The former Barcelona manager, 52, is the face of the team. He shapes his squad as he desires, refusing to bow to popular demand and call up players whom he does not believe will fit his plans, no matter the subsequent criticism he receives.
At times he has been accused of bias against Real Madrid players, with some of his previous squads seeing limited or even zero representation from Los Blancos, despite their domination at home and in Europe in recent years.
While he may ignore the increasing clamour to bring Paris Saint-Germain's fit-again veteran defender Sergio Ramos to Qatar, he is likely to take Madrid winger Marco Asensio on this occasion.
That in itself provokes a separate debate as the Spanish forward isn't getting many minutes with his club, like Pablo Sarabia at PSG, but Luis Enrique argues that they have not let him down when on international duty.
Other players like striker Alvaro Morata and goalkeeper Unai Simon split opinions, but Luis Enrique sticks by them through thick and thin.
The coach does not hand out places in the Spain squad to reward good club form, but only thinks about how players could service his 4-3-3, possession-based system.
Celta Vigo striker Iago Aspas has been punished by that in recent years, rarely getting called up for Spain duty despite finishing as the top Spanish goalscorer in La Liga across four of the past six seasons, although he is reported to be on the provisional long-list.
"There are players who in their teams, are the leaders, they score goals and the teams play for them," reasoned Luis Enrique.
"A team is not formed with the best 11 players in the league. You have to look at the context and with Spain, I want a team."
After criticism of some of Spain's unimpressive recent performances, the coach took to Twitter to hit back against his critics, posting a table he appeared to have created.
"Just to put things in context," he wrote. The table highlighted the performance of Europe's top international teams over the past three years.
Using his own definition of success, he qualified Spain as the most successful country in that period for their performances across all competitions, despite not winning any trophies.
Some have interpreted it as a sign that the pressure is getting to Luis Enrique ahead of the World Cup, as he had previously claimed not to listen to or read media criticism.
Despite the mixed opinions, Spain undoubtedly arrive at the World Cup in far better shape than they started four years ago at Russia 2018.
Coach Julen Lopetegui was sacked on the eve of the tournament after Real Madrid announced he would be taking over as coach after the World Cup, and Fernando Hierro stepped in as interim manager.
Spain were eliminated in the last 16 by the hosts and Luis Enrique took over in July, although he stepped aside in June 2019 because his daughter Xana was suffering from bone cancer.

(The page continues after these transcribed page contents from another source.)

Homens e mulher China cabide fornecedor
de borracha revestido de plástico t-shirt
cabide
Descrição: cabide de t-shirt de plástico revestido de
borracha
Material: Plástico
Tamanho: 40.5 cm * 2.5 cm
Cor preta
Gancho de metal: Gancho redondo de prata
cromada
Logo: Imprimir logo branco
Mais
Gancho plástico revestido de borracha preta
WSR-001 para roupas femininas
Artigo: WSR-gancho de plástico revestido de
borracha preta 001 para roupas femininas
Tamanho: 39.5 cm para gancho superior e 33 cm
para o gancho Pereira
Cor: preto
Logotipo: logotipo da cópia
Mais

After she tragically passed away at only nine years old, Luis Enrique returned to his post in November 2019, replacing his former assistant Robert Moreno, whom he accused of being "disloyal" by wanting to keep the job for Euro 2020.
Given the controversy in previous years, Spain's arrival to this World Cup is much calmer, with the complaints and criticism aimed at him easy to ignore.
"What Luis is doing is incredible because the national team has great players but there is no star, like we had when we had the luck of winning the Euros and the World Cup," said Sporting Gijon manager Abelardo, also a friend of Luis Enrique.
Luis Enrique has not clarified if he plans to stay on, amid speculation he may leave after the tournament, or be sacked -- despite his performance table -- if Spain do not deliver.
"The future does not exist," said the Asturian, enigmatically, when questioned about it in September. He will write it in Qatar in his own way, with no concessions, for better or worse.